# Work instruction:
Each entry below should be returned exactly as is, with the pictures removed.

Page segmentation data:

● ● ● ●

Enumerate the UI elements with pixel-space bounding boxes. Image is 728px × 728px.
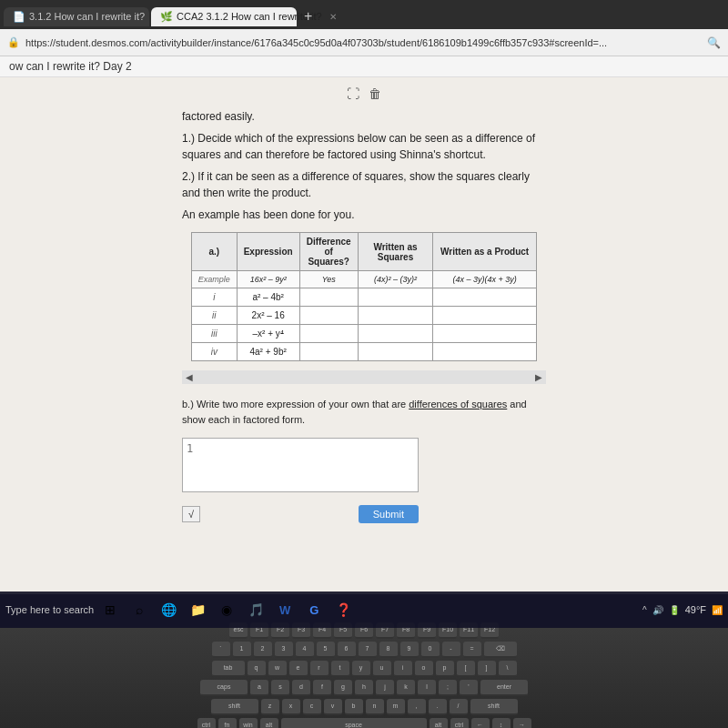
key-6[interactable]: 6 bbox=[338, 642, 356, 658]
key-arrow-left[interactable]: ← bbox=[471, 718, 490, 729]
key-w[interactable]: w bbox=[268, 661, 287, 677]
key-shift-left[interactable]: shift bbox=[211, 699, 258, 715]
taskbar-windows-icon[interactable]: ⊞ bbox=[97, 597, 123, 622]
tab-inactive[interactable]: 📄 3.1.2 How can I rewrite it? ✕ bbox=[4, 7, 149, 26]
key-q[interactable]: q bbox=[248, 661, 266, 677]
row-prod-ii[interactable] bbox=[433, 307, 537, 325]
key-1[interactable]: 1 bbox=[233, 642, 251, 658]
key-semicolon[interactable]: ; bbox=[439, 680, 457, 696]
tab-active[interactable]: 🌿 CCA2 3.1.2 How can I rewrite it? ✕ bbox=[151, 7, 297, 26]
tab-close-2[interactable]: ✕ bbox=[329, 12, 337, 22]
key-o[interactable]: o bbox=[415, 661, 433, 677]
key-space[interactable]: space bbox=[281, 718, 427, 729]
volume-icon[interactable]: 🔊 bbox=[652, 605, 663, 615]
battery-icon[interactable]: 🔋 bbox=[669, 605, 680, 615]
key-arrow-right[interactable]: → bbox=[513, 718, 531, 729]
key-c[interactable]: c bbox=[303, 699, 321, 715]
key-alt-right[interactable]: alt bbox=[430, 718, 448, 729]
row-diff-i[interactable] bbox=[299, 288, 358, 307]
key-arrow-updown[interactable]: ↕ bbox=[492, 718, 511, 729]
key-u[interactable]: u bbox=[373, 661, 391, 677]
network-icon[interactable]: 📶 bbox=[712, 605, 723, 615]
key-z[interactable]: z bbox=[261, 699, 279, 715]
key-slash[interactable]: / bbox=[450, 699, 468, 715]
key-backspace[interactable]: ⌫ bbox=[484, 642, 517, 658]
key-m[interactable]: m bbox=[387, 699, 405, 715]
key-i[interactable]: i bbox=[394, 661, 412, 677]
taskbar-word-icon[interactable]: W bbox=[272, 597, 298, 622]
key-t[interactable]: t bbox=[331, 661, 349, 677]
key-tab[interactable]: tab bbox=[212, 661, 245, 677]
key-backslash[interactable]: \ bbox=[499, 661, 517, 677]
delete-icon[interactable]: 🗑 bbox=[369, 86, 381, 101]
key-ctrl-right[interactable]: ctrl bbox=[450, 718, 469, 729]
sqrt-button[interactable]: √ bbox=[182, 506, 200, 522]
key-0[interactable]: 0 bbox=[421, 642, 440, 658]
key-d[interactable]: d bbox=[292, 680, 310, 696]
key-minus[interactable]: - bbox=[442, 642, 460, 658]
answer-input[interactable] bbox=[182, 438, 419, 492]
key-3[interactable]: 3 bbox=[275, 642, 293, 658]
row-sq-ii[interactable] bbox=[358, 307, 433, 325]
key-equals[interactable]: = bbox=[463, 642, 481, 658]
key-alt-left[interactable]: alt bbox=[260, 718, 278, 729]
key-enter[interactable]: enter bbox=[480, 680, 528, 696]
key-comma[interactable]: , bbox=[408, 699, 426, 715]
submit-button[interactable]: Submit bbox=[359, 505, 419, 523]
row-sq-iv[interactable] bbox=[358, 343, 433, 361]
taskbar-edge-icon[interactable]: 🌐 bbox=[156, 597, 181, 622]
key-caps[interactable]: caps bbox=[200, 680, 248, 696]
key-x[interactable]: x bbox=[282, 699, 300, 715]
row-prod-i[interactable] bbox=[433, 288, 537, 307]
key-5[interactable]: 5 bbox=[317, 642, 335, 658]
key-l[interactable]: l bbox=[418, 680, 436, 696]
key-j[interactable]: j bbox=[376, 680, 394, 696]
key-f[interactable]: f bbox=[313, 680, 331, 696]
key-ctrl-left[interactable]: ctrl bbox=[197, 718, 216, 729]
row-sq-iii[interactable] bbox=[358, 325, 433, 343]
row-diff-ii[interactable] bbox=[299, 307, 358, 325]
key-backtick[interactable]: ` bbox=[212, 642, 230, 658]
key-win[interactable]: win bbox=[239, 718, 258, 729]
key-2[interactable]: 2 bbox=[254, 642, 272, 658]
key-shift-right[interactable]: shift bbox=[470, 699, 518, 715]
key-r[interactable]: r bbox=[310, 661, 329, 677]
scroll-right-icon[interactable]: ▶ bbox=[535, 372, 542, 382]
key-p[interactable]: p bbox=[436, 661, 454, 677]
key-period[interactable]: . bbox=[429, 699, 447, 715]
key-8[interactable]: 8 bbox=[379, 642, 398, 658]
key-s[interactable]: s bbox=[271, 680, 289, 696]
key-y[interactable]: y bbox=[352, 661, 370, 677]
row-prod-iv[interactable] bbox=[433, 343, 537, 361]
taskbar-google-icon[interactable]: G bbox=[301, 597, 327, 622]
key-9[interactable]: 9 bbox=[400, 642, 419, 658]
expand-icon[interactable]: ⛶ bbox=[347, 86, 359, 101]
key-v[interactable]: v bbox=[324, 699, 342, 715]
taskbar-music-icon[interactable]: 🎵 bbox=[243, 597, 268, 622]
key-b[interactable]: b bbox=[345, 699, 363, 715]
row-diff-iv[interactable] bbox=[299, 343, 358, 361]
new-tab-button[interactable]: + bbox=[298, 8, 318, 25]
search-icon[interactable]: 🔍 bbox=[707, 36, 721, 49]
url-text[interactable]: https://student.desmos.com/activitybuild… bbox=[25, 37, 702, 48]
key-k[interactable]: k bbox=[397, 680, 415, 696]
scroll-bar[interactable]: ◀ ▶ bbox=[182, 370, 546, 384]
key-g[interactable]: g bbox=[334, 680, 352, 696]
key-lbracket[interactable]: [ bbox=[457, 661, 475, 677]
key-rbracket[interactable]: ] bbox=[478, 661, 496, 677]
key-a[interactable]: a bbox=[250, 680, 268, 696]
key-fn[interactable]: fn bbox=[218, 718, 237, 729]
key-e[interactable]: e bbox=[289, 661, 308, 677]
key-quote[interactable]: ' bbox=[460, 680, 478, 696]
taskbar-circle-icon[interactable]: ◉ bbox=[214, 597, 239, 622]
row-diff-iii[interactable] bbox=[299, 325, 358, 343]
key-4[interactable]: 4 bbox=[296, 642, 314, 658]
row-sq-i[interactable] bbox=[358, 288, 433, 307]
taskbar-search-icon[interactable]: ⌕ bbox=[126, 597, 152, 622]
system-tray-expand[interactable]: ^ bbox=[642, 605, 647, 615]
taskbar-folder-icon[interactable]: 📁 bbox=[185, 597, 210, 622]
taskbar-help-icon[interactable]: ❓ bbox=[330, 597, 356, 622]
scroll-left-icon[interactable]: ◀ bbox=[186, 372, 193, 382]
key-7[interactable]: 7 bbox=[359, 642, 377, 658]
key-h[interactable]: h bbox=[355, 680, 373, 696]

● ● ● ●

# Response:
Enumerate the UI elements with pixel-space bounding boxes. Image is 728px × 728px.
key-6[interactable]: 6 bbox=[338, 642, 356, 658]
key-arrow-left[interactable]: ← bbox=[471, 718, 490, 729]
key-w[interactable]: w bbox=[268, 661, 287, 677]
key-shift-left[interactable]: shift bbox=[211, 699, 258, 715]
taskbar-windows-icon[interactable]: ⊞ bbox=[97, 597, 123, 622]
tab-inactive[interactable]: 📄 3.1.2 How can I rewrite it? ✕ bbox=[4, 7, 149, 26]
key-q[interactable]: q bbox=[248, 661, 266, 677]
row-prod-ii[interactable] bbox=[433, 307, 537, 325]
key-1[interactable]: 1 bbox=[233, 642, 251, 658]
key-semicolon[interactable]: ; bbox=[439, 680, 457, 696]
tab-active[interactable]: 🌿 CCA2 3.1.2 How can I rewrite it? ✕ bbox=[151, 7, 297, 26]
tab-close-2[interactable]: ✕ bbox=[329, 12, 337, 22]
key-o[interactable]: o bbox=[415, 661, 433, 677]
key-space[interactable]: space bbox=[281, 718, 427, 729]
volume-icon[interactable]: 🔊 bbox=[652, 605, 663, 615]
battery-icon[interactable]: 🔋 bbox=[669, 605, 680, 615]
key-arrow-right[interactable]: → bbox=[513, 718, 531, 729]
key-c[interactable]: c bbox=[303, 699, 321, 715]
key-alt-right[interactable]: alt bbox=[430, 718, 448, 729]
row-diff-i[interactable] bbox=[299, 288, 358, 307]
key-arrow-updown[interactable]: ↕ bbox=[492, 718, 511, 729]
key-u[interactable]: u bbox=[373, 661, 391, 677]
network-icon[interactable]: 📶 bbox=[712, 605, 723, 615]
key-z[interactable]: z bbox=[261, 699, 279, 715]
key-slash[interactable]: / bbox=[450, 699, 468, 715]
key-backspace[interactable]: ⌫ bbox=[484, 642, 517, 658]
key-m[interactable]: m bbox=[387, 699, 405, 715]
key-i[interactable]: i bbox=[394, 661, 412, 677]
taskbar-word-icon[interactable]: W bbox=[272, 597, 298, 622]
key-t[interactable]: t bbox=[331, 661, 349, 677]
key-tab[interactable]: tab bbox=[212, 661, 245, 677]
key-backslash[interactable]: \ bbox=[499, 661, 517, 677]
delete-icon[interactable]: 🗑 bbox=[369, 86, 381, 101]
key-ctrl-right[interactable]: ctrl bbox=[450, 718, 469, 729]
sqrt-button[interactable]: √ bbox=[182, 506, 200, 522]
key-0[interactable]: 0 bbox=[421, 642, 440, 658]
key-d[interactable]: d bbox=[292, 680, 310, 696]
key-minus[interactable]: - bbox=[442, 642, 460, 658]
answer-input[interactable] bbox=[182, 438, 419, 492]
key-3[interactable]: 3 bbox=[275, 642, 293, 658]
row-sq-ii[interactable] bbox=[358, 307, 433, 325]
key-equals[interactable]: = bbox=[463, 642, 481, 658]
key-alt-left[interactable]: alt bbox=[260, 718, 278, 729]
key-enter[interactable]: enter bbox=[480, 680, 528, 696]
key-comma[interactable]: , bbox=[408, 699, 426, 715]
submit-button[interactable]: Submit bbox=[359, 505, 419, 523]
row-sq-iv[interactable] bbox=[358, 343, 433, 361]
taskbar-edge-icon[interactable]: 🌐 bbox=[156, 597, 181, 622]
key-caps[interactable]: caps bbox=[200, 680, 248, 696]
key-x[interactable]: x bbox=[282, 699, 300, 715]
row-prod-i[interactable] bbox=[433, 288, 537, 307]
key-5[interactable]: 5 bbox=[317, 642, 335, 658]
key-l[interactable]: l bbox=[418, 680, 436, 696]
key-j[interactable]: j bbox=[376, 680, 394, 696]
key-f[interactable]: f bbox=[313, 680, 331, 696]
key-ctrl-left[interactable]: ctrl bbox=[197, 718, 216, 729]
row-sq-iii[interactable] bbox=[358, 325, 433, 343]
row-diff-ii[interactable] bbox=[299, 307, 358, 325]
key-backtick[interactable]: ` bbox=[212, 642, 230, 658]
key-win[interactable]: win bbox=[239, 718, 258, 729]
key-2[interactable]: 2 bbox=[254, 642, 272, 658]
key-shift-right[interactable]: shift bbox=[470, 699, 518, 715]
key-r[interactable]: r bbox=[310, 661, 329, 677]
scroll-right-icon[interactable]: ▶ bbox=[535, 372, 542, 382]
key-p[interactable]: p bbox=[436, 661, 454, 677]
key-period[interactable]: . bbox=[429, 699, 447, 715]
key-8[interactable]: 8 bbox=[379, 642, 398, 658]
key-s[interactable]: s bbox=[271, 680, 289, 696]
key-y[interactable]: y bbox=[352, 661, 370, 677]
row-prod-iv[interactable] bbox=[433, 343, 537, 361]
taskbar-google-icon[interactable]: G bbox=[301, 597, 327, 622]
key-9[interactable]: 9 bbox=[400, 642, 419, 658]
expand-icon[interactable]: ⛶ bbox=[347, 86, 359, 101]
key-v[interactable]: v bbox=[324, 699, 342, 715]
taskbar-music-icon[interactable]: 🎵 bbox=[243, 597, 268, 622]
key-b[interactable]: b bbox=[345, 699, 363, 715]
row-diff-iv[interactable] bbox=[299, 343, 358, 361]
new-tab-button[interactable]: + bbox=[298, 8, 318, 25]
search-icon[interactable]: 🔍 bbox=[707, 36, 721, 49]
url-text[interactable]: https://student.desmos.com/activitybuild… bbox=[25, 37, 702, 48]
key-k[interactable]: k bbox=[397, 680, 415, 696]
scroll-bar[interactable]: ◀ ▶ bbox=[182, 370, 546, 384]
key-g[interactable]: g bbox=[334, 680, 352, 696]
key-lbracket[interactable]: [ bbox=[457, 661, 475, 677]
key-rbracket[interactable]: ] bbox=[478, 661, 496, 677]
key-a[interactable]: a bbox=[250, 680, 268, 696]
key-fn[interactable]: fn bbox=[218, 718, 237, 729]
key-e[interactable]: e bbox=[289, 661, 308, 677]
key-quote[interactable]: ' bbox=[460, 680, 478, 696]
taskbar-circle-icon[interactable]: ◉ bbox=[214, 597, 239, 622]
row-diff-iii[interactable] bbox=[299, 325, 358, 343]
key-4[interactable]: 4 bbox=[296, 642, 314, 658]
row-sq-i[interactable] bbox=[358, 288, 433, 307]
taskbar-search-icon[interactable]: ⌕ bbox=[126, 597, 152, 622]
system-tray-expand[interactable]: ^ bbox=[642, 605, 647, 615]
taskbar-folder-icon[interactable]: 📁 bbox=[185, 597, 210, 622]
taskbar-help-icon[interactable]: ❓ bbox=[330, 597, 356, 622]
scroll-left-icon[interactable]: ◀ bbox=[186, 372, 193, 382]
key-7[interactable]: 7 bbox=[359, 642, 377, 658]
key-h[interactable]: h bbox=[355, 680, 373, 696]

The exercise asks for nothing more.